Market leader Asian Paints and another leading player Berger Paints have both raised prices recently on hardening raw material prices, which were stable all along. With this, the paint makers have hiked prices twice in the current quarter, in May and again in June, which would be reflected in their bottomline when they report their earnings in August.
However with some of the raw material prices already seen northward journey, further price hikes are largely being ruled out going ahead. "Industry had taken price increases in May and has again in June. On agregate we have raised prices by about 2% and we will see the full benefit in this quarter. Raw material prices have been stable expect some cost pressure from vinyl acetate monomer (used in water-based adhesives) and other imported raw materials. But we see stability in prices going forward and belive we won't need to go for hikes again," Abhijit Roy, managing director, Berger Paints India told dna.
Asian Paints took a price hike of 1% in May followed by 1.2% in June.
"We had taken cumulative price increases of 6.14% during FY 2013. There has been further increase of 1% on May 1 and again 1.2% on June 1," KBS Anand, managing director of Asian Paints, had told analysts.
The price revisions came on the back of slight upswing in select raw materials, which will help the paint makers report better margins in the first quarter (April-June) if the demand scenario remains stable.
In addition to rise in prices of raw materials, currency movement has also been impacting the costs of materials many of which are linked to crude oil prices. Titanium dioxide, which accounts for 15-18% of the total purchase basket of a paint company, had remained depressed for long dropping by as much as 40% in 2012-13 and then remaining stable for the whole of 2013-14.

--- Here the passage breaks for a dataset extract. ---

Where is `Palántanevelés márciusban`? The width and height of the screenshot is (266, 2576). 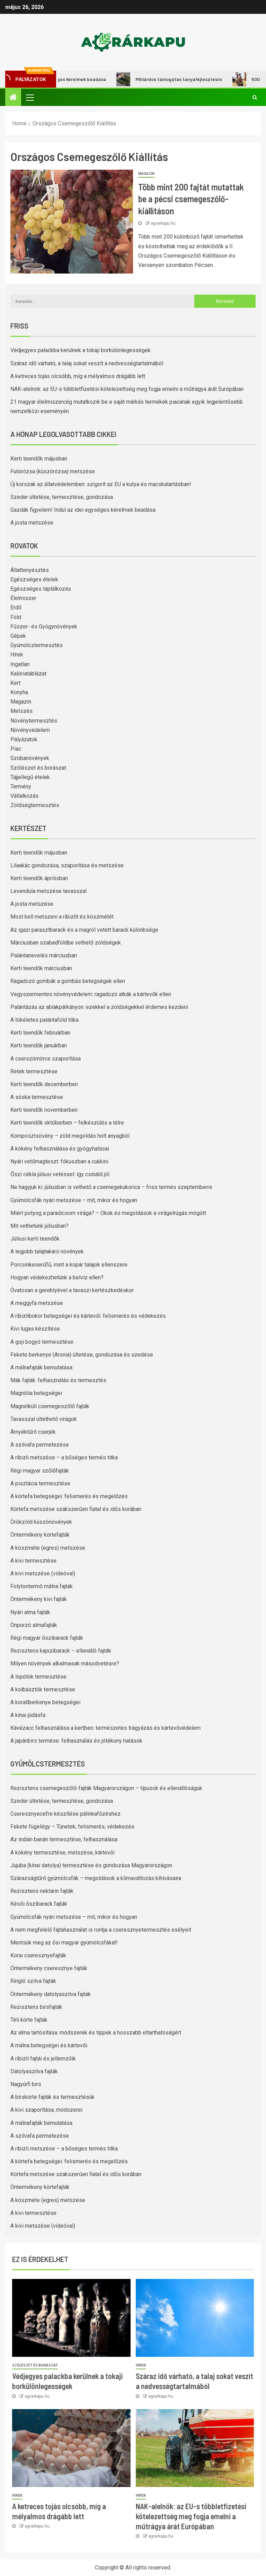 Palántanevelés márciusban is located at coordinates (43, 955).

For Asian Paints and Berger, demand conditions have remained resilient despite overall sluggish economic environment, helped by double digit volume growth in Tier 2 and Tier 3 cities where emulsions continued to do well, officials of both the companies told analysts. "Double digit volume growth was led by Tier 2 and Tier 3 cities," Anand said. "Rural markets are pretty much holding while decorative segment recovered in tier 1 towns as well. Replacement of enamel with emulsion are happening in rural areas," Srijit Dasgupta, CFO of Berger told analysts.
The only sore point that remains is the continued slowdown in industrial segment, particularly protective coating business. "Protective segment is worst hit while there has been marginal improvement in general industrial other than automotive and also in commercial and two-wheelers," Berger official said. "We are less worse off in case of protective coating business where paints are sold to dealers but direct sales to projects are suffering," he said.